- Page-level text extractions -
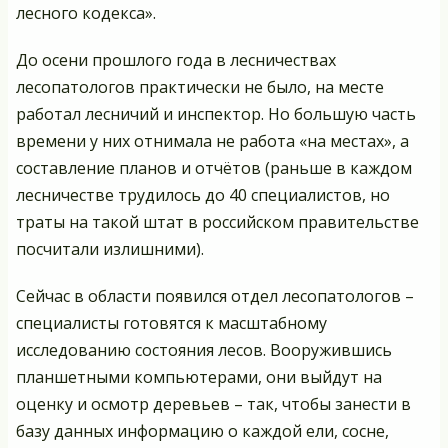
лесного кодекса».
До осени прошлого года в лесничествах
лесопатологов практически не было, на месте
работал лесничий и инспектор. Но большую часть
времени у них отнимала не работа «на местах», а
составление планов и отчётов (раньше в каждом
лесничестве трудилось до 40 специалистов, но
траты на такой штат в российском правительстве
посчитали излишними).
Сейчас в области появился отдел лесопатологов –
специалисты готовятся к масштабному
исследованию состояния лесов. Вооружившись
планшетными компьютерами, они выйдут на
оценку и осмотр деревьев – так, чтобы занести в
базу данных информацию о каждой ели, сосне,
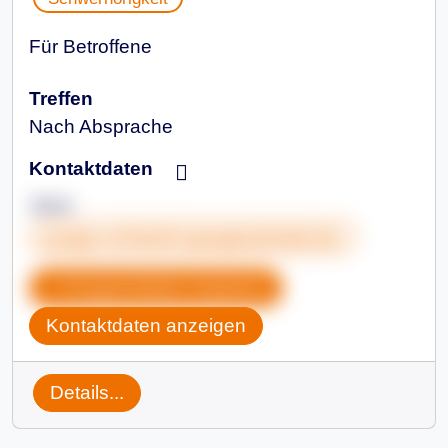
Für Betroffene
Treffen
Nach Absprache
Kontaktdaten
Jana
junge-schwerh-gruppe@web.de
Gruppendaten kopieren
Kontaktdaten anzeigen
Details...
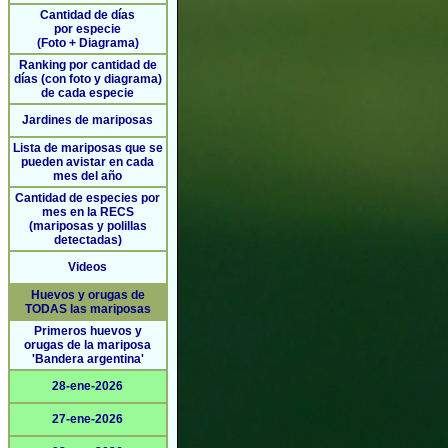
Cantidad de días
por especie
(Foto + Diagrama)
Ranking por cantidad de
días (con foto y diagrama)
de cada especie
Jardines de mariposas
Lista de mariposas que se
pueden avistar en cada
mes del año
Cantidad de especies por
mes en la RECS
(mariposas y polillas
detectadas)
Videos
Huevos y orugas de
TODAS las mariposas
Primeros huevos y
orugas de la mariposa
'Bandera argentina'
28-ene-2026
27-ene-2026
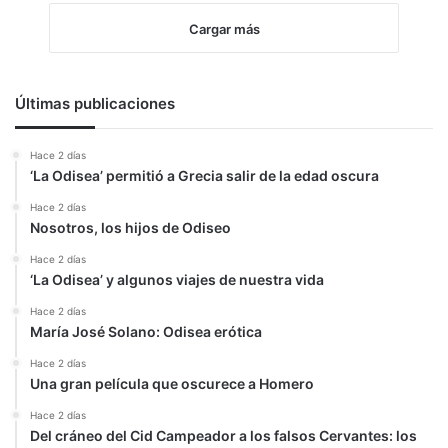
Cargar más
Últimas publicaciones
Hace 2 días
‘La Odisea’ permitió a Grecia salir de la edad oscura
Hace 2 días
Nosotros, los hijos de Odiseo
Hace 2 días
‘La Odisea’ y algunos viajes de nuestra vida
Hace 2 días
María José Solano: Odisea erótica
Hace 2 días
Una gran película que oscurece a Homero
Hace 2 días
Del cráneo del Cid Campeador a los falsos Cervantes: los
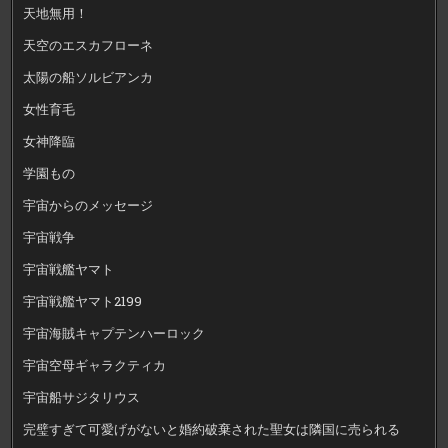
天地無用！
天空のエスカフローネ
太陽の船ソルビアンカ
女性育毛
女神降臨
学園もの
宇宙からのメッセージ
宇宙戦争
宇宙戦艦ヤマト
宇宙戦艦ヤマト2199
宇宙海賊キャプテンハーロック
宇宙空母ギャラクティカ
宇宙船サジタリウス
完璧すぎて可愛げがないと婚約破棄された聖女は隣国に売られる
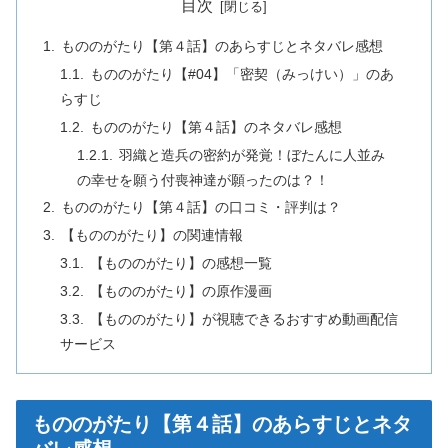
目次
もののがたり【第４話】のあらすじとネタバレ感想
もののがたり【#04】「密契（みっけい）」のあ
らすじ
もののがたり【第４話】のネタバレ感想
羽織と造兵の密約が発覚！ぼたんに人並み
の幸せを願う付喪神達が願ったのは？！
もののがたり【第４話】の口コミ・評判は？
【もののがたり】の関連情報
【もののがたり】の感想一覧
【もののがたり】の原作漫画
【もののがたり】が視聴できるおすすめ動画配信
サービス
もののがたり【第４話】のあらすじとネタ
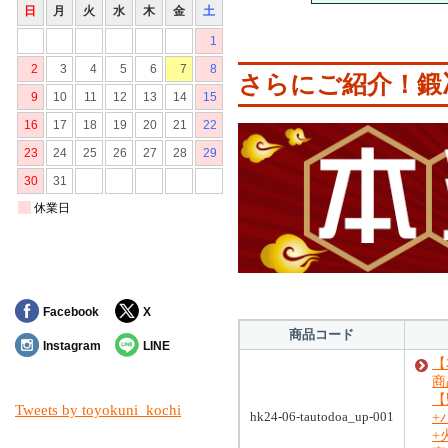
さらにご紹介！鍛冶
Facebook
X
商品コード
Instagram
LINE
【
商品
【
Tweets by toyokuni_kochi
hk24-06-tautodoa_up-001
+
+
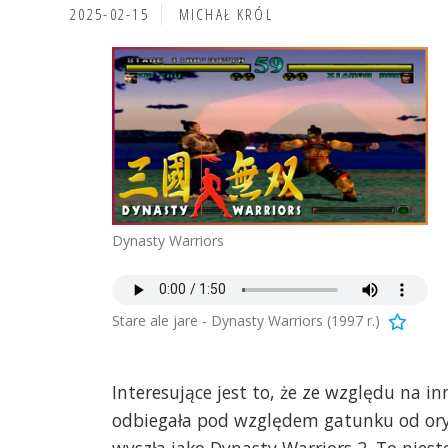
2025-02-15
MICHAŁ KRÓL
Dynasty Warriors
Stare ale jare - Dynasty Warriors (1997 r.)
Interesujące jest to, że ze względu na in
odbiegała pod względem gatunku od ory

- What the task requires -
From the entries, report every line in which the string "もののがたり" occurs.

- The answer -
もののがたり【第４話】のあらすじとネタバレ感想
もののがたり【#04】「密契（みっけい）」のあ
もののがたり【第４話】のネタバレ感想
もののがたり【第４話】の口コミ・評判は？
【もののがたり】の関連情報
【もののがたり】の感想一覧
【もののがたり】の原作漫画
【もののがたり】が視聴できるおすすめ動画配信
もののがたり【第４話】のあらすじとネタ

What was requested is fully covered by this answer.